Fernández-Alvarez Victor M, Nappi Manuel, Melchiorre Paolo, Maseras Feliu
†Institute of Chemical Research of Catalonia (ICIQ), Avgda. Països Catalans 16, 43007 Tarragona, Catalonia, Spain.
‡Institució Catalana de Recerca i Estudis Avançats, Passeig Lluís Companys 23, 08010 Barcelona, Spain.
Org Lett. 2015 Jun 5;17(11):2676-9. doi: 10.1021/acs.orglett.5b01069. Epub 2015 May 14.

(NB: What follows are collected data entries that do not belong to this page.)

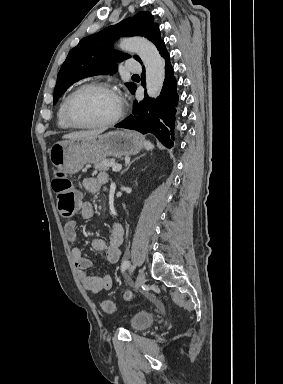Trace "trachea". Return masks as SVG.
<instances>
[{"mask_svg":"<svg viewBox=\"0 0 283 384\" xmlns=\"http://www.w3.org/2000/svg\"><path fill=\"white\" fill-rule=\"evenodd\" d=\"M137 76V74H135V75H132V77H136Z\"/></svg>","mask_w":283,"mask_h":384,"instance_id":"3493384b","label":"trachea"}]
</instances>
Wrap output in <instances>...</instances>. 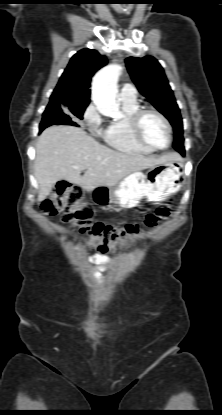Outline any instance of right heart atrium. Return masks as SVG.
I'll return each instance as SVG.
<instances>
[{"label": "right heart atrium", "mask_w": 222, "mask_h": 415, "mask_svg": "<svg viewBox=\"0 0 222 415\" xmlns=\"http://www.w3.org/2000/svg\"><path fill=\"white\" fill-rule=\"evenodd\" d=\"M102 121V116L95 104H89L83 111L82 122L92 133H96L100 130Z\"/></svg>", "instance_id": "1"}]
</instances>
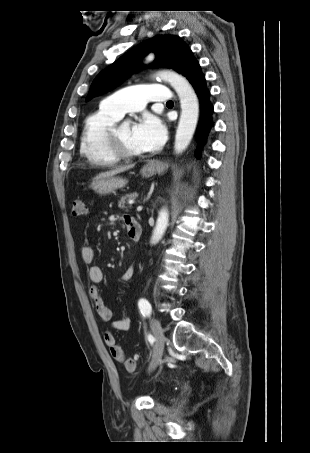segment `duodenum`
<instances>
[{"mask_svg":"<svg viewBox=\"0 0 310 453\" xmlns=\"http://www.w3.org/2000/svg\"><path fill=\"white\" fill-rule=\"evenodd\" d=\"M127 233L131 241H138L141 235L140 223L136 220L127 226Z\"/></svg>","mask_w":310,"mask_h":453,"instance_id":"obj_1","label":"duodenum"}]
</instances>
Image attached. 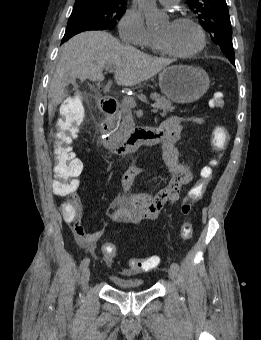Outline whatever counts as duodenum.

A combination of DFT calculations and kinetic models is applied to fully elucidate the seemingly complex reactivity of α-cyano arylacetates toward metal-free photoinitiated aromatic perfluoroalkylation. The resulting mechanistic framework rationalizes the observed quantum yield as well as the differences in reactivity and/or selectivity of seemingly similar substrates. The use of a kinetic model for the chemical interpretation of the DFT-computed reaction constants is shown to be critical.
采用密度泛函理论(DFT)计算和动力学模型相结合的方法,以全面阐明α-氰基芳基乙酸酯对无金属光引发芳族全氟烷基化反应看似复杂的反应活性。所得的机理框架解释了观察到的量子产率以及看似相似底物在反应活性和/或选择性上的差异。结果表明,使用动力学模型对DFT计算的反应常数进行化学解释至关重要。